▸ **Task requirements**: What the response needs is every record, repeated verbatim, and no images.

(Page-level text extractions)

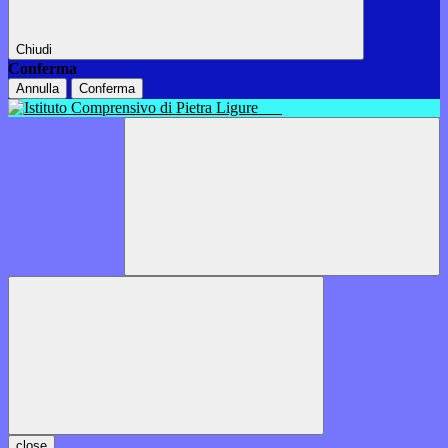
Chiudi
Conferma
Annulla
Conferma
close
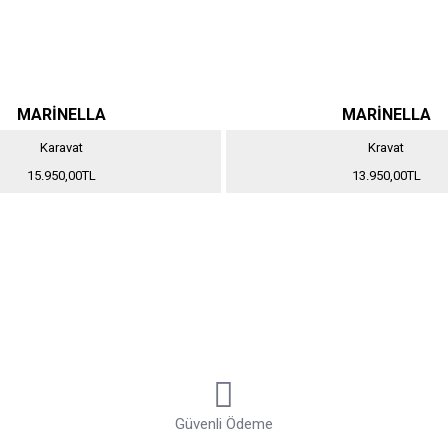
MARİNELLA
MARİNELLA
Karavat
Kravat
15.950,00TL
13.950,00TL
Güvenli Ödeme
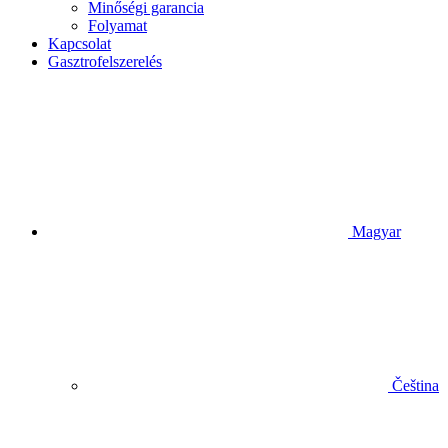
Minőségi garancia
Folyamat
Kapcsolat
Gasztrofelszerelés
Magyar
Čeština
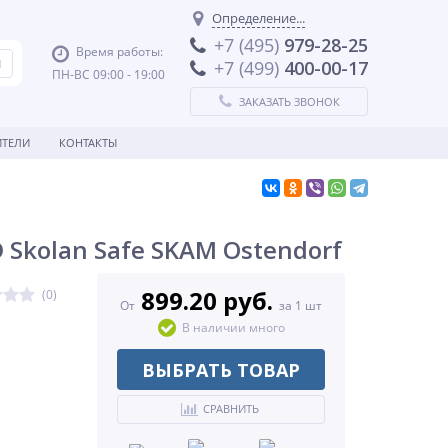
Определение...
+7 (495)
979-28-25
Время работы:
+7 (499)
400-00-17
ПН-ВС 09:00 - 19:00
ЗАКАЗАТЬ ЗВОНОК
ТЕЛИ
КОНТАКТЫ
Skolan Safe SKAM Ostendorf
899.20 руб.
(0)
От
за 1 шт
В наличии много
ВЫБРАТЬ ТОВАР
СРАВНИТЬ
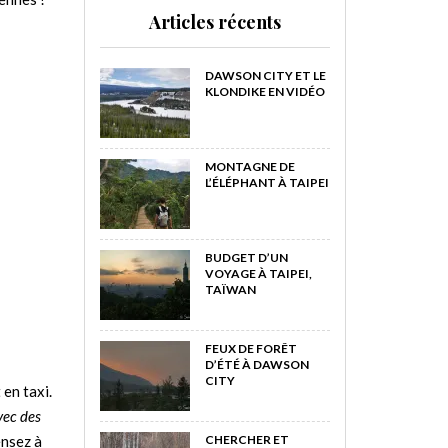
Articles récents
DAWSON CITY ET LE
KLONDIKE EN VIDÉO
MONTAGNE DE
L’ÉLÉPHANT À TAIPEI
BUDGET D’UN
VOYAGE À TAIPEI,
TAÏWAN
FEUX DE FORÊT
D’ÉTÉ À DAWSON
CITY
en taxi.
vec des
ensez à
CHERCHER ET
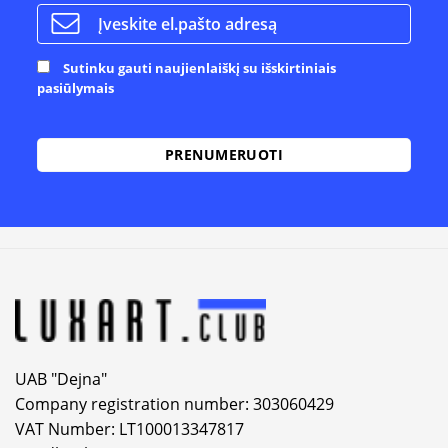
Sutinku gauti naujienlaiškį su išskirtiniais
pasiūlymais
Alternative:
UAB "Dejna"
Company registration number: 303060429
VAT Number: LT100013347817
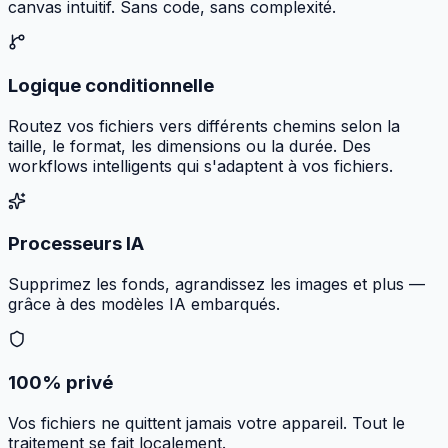
canvas intuitif. Sans code, sans complexité.
Logique conditionnelle
Routez vos fichiers vers différents chemins selon la
taille, le format, les dimensions ou la durée. Des
workflows intelligents qui s'adaptent à vos fichiers.
Processeurs IA
Supprimez les fonds, agrandissez les images et plus —
grâce à des modèles IA embarqués.
100% privé
Vos fichiers ne quittent jamais votre appareil. Tout le
traitement se fait localement.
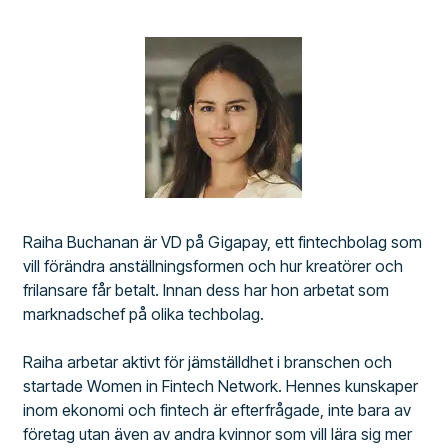
Raiha Buchanan är VD på Gigapay, ett fintechbolag som
vill förändra anställningsformen och hur kreatörer och
frilansare får betalt. Innan dess har hon arbetat som
marknadschef på olika techbolag.
Raiha arbetar aktivt för jämställdhet i branschen och
startade Women in Fintech Network. Hennes kunskaper
inom ekonomi och fintech är efterfrågade, inte bara av
företag utan även av andra kvinnor som vill lära sig mer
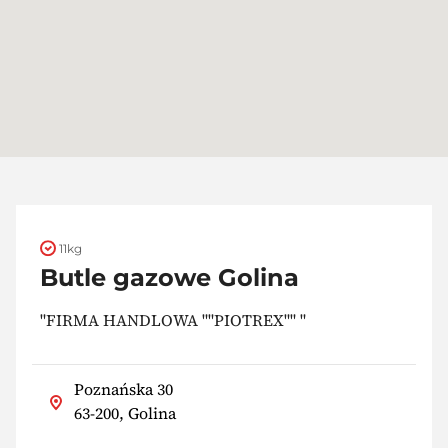
11kg
Butle gazowe Golina
"FIRMA HANDLOWA ""PIOTREX"" "
Poznańska 30
63-200, Golina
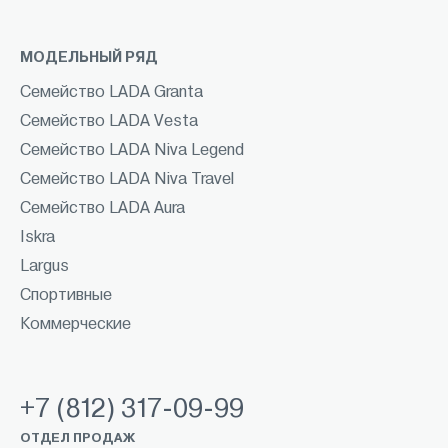
МОДЕЛЬНЫЙ РЯД
Семейство LADA Granta
Семейство LADA Vesta
Семейство LADA Niva Legend
Семейство LADA Niva Travel
Семейство LADA Aura
Iskra
Largus
Спортивные
Коммерческие
+7 (812) 317-09-99
ОТДЕЛ ПРОДАЖ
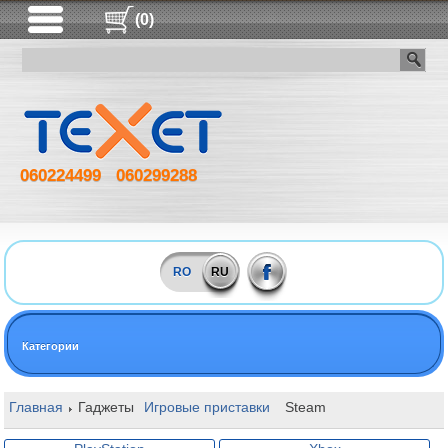
(0)
060224499
060299288
RO
RU
Категории
Главная
Гаджеты
Игровые приставки
Steam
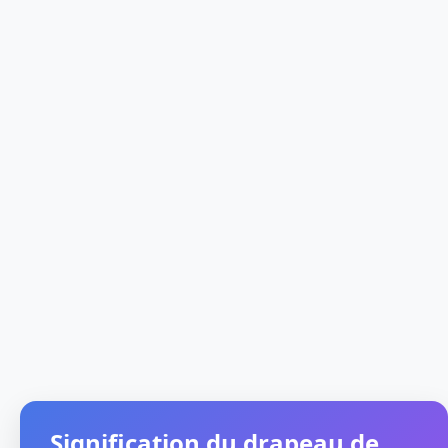
Signification du drapeau de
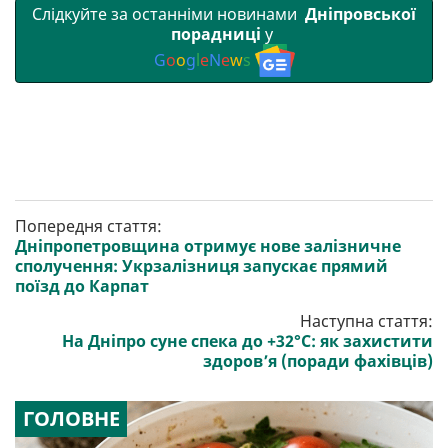
Слідкуйте за останніми новинами
Дніпровської
порадниці
у
G
o
o
g
l
e
N
e
w
s
Попередня стаття:
Дніпропетровщина отримує нове залізничне
сполучення: Укрзалізниця запускає прямий
поїзд до Карпат
Наступна стаття:
На Дніпро суне спека до +32°C: як захистити
здоров’я (поради фахівців)
ГОЛОВНЕ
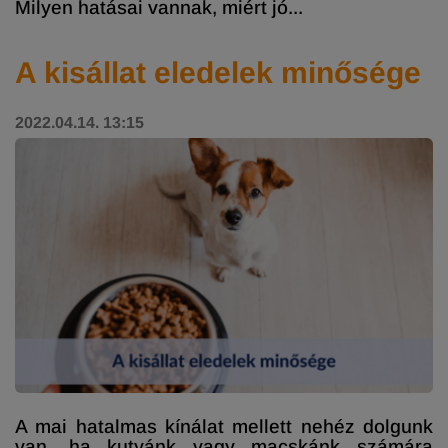
Milyen hatásai vannak, miért jó...
A kisállat eledelek minősége
2022.04.14. 13:15
A mai hatalmas kínálat mellett nehéz dolgunk
van, ha kutyánk vagy macskánk számára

▸ **Exercise output**:
Chiudi
Conferma
Annulla
Conferma
close
MARİNELLA
MARİNELLA
Karavat
Kravat
15.950,00TL
13.950,00TL
Güvenli Ödeme
Minőségi garancia
Folyamat
Kapcsolat
Gasztrofelszerelés
Magyar
Čeština
Определение...
+7 (495)
979-28-25
Время работы:
+7 (499)
400-00-17
ПН-ВС 09:00 - 19:00
ЗАКАЗАТЬ ЗВОНОК
ТЕЛИ
КОНТАКТЫ
Skolan Safe SKAM Ostendorf
899.20 руб.
(0)
От
за 1 шт
В наличии много
ВЫБРАТЬ ТОВАР
СРАВНИТЬ
Articles récents
DAWSON CITY ET LE
KLONDIKE EN VIDÉO
MONTAGNE DE
L’ÉLÉPHANT À TAIPEI
BUDGET D’UN
VOYAGE À TAIPEI,
TAÏWAN
FEUX DE FORÊT
D’ÉTÉ À DAWSON
CITY
en taxi.
vec des
ensez à
CHERCHER ET
Sutinku gauti naujienlaiškį su išskirtiniais
pasiūlymais
Alternative:
UAB "Dejna"
Company registration number: 303060429
VAT Number: LT100013347817
canvas intuitif. Sans code, sans complexité.
Logique conditionnelle
Routez vos fichiers vers différents chemins selon la
taille, le format, les dimensions ou la durée. Des
workflows intelligents qui s'adaptent à vos fichiers.
Processeurs IA
Supprimez les fonds, agrandissez les images et plus —
grâce à des modèles IA embarqués.
100% privé
Vos fichiers ne quittent jamais votre appareil. Tout le
traitement se fait localement.
Raiha Buchanan är VD på Gigapay, ett fintechbolag som
vill förändra anställningsformen och hur kreatörer och
frilansare får betalt. Innan dess har hon arbetat som
marknadschef på olika techbolag.
Raiha arbetar aktivt för jämställdhet i branschen och
startade Women in Fintech Network. Hennes kunskaper
inom ekonomi och fintech är efterfrågade, inte bara av
företag utan även av andra kvinnor som vill lära sig mer
11kg
Butle gazowe Golina
"FIRMA HANDLOWA ""PIOTREX"" "
Poznańska 30
63-200, Golina
МОДЕЛЬНЫЙ РЯД
Семейство LADA Granta
Семейство LADA Vesta
Семейство LADA Niva Legend
Семейство LADA Niva Travel
Семейство LADA Aura
Iskra
Largus
Спортивные
Коммерческие
+7 (812) 317-09-99
ОТДЕЛ ПРОДАЖ
(0)
060224499
060299288
RO
RU
Категории
Главная
Гаджеты
Игровые приставки
Steam
Signification du drapeau de
Слідкуйте за останніми новинами
Дніпровської
порадниці
у
G
o
o
g
l
e
N
e
w
s
Попередня стаття:
Дніпропетровщина отримує нове залізничне
сполучення: Укрзалізниця запускає прямий
поїзд до Карпат
Наступна стаття:
На Дніпро суне спека до +32°C: як захистити
здоров’я (поради фахівців)
ГОЛОВНЕ
Milyen hatásai vannak, miért jó...
A kisállat eledelek minősége
2022.04.14. 13:15
A mai hatalmas kínálat mellett nehéz dolgunk
van, ha kutyánk vagy macskánk számára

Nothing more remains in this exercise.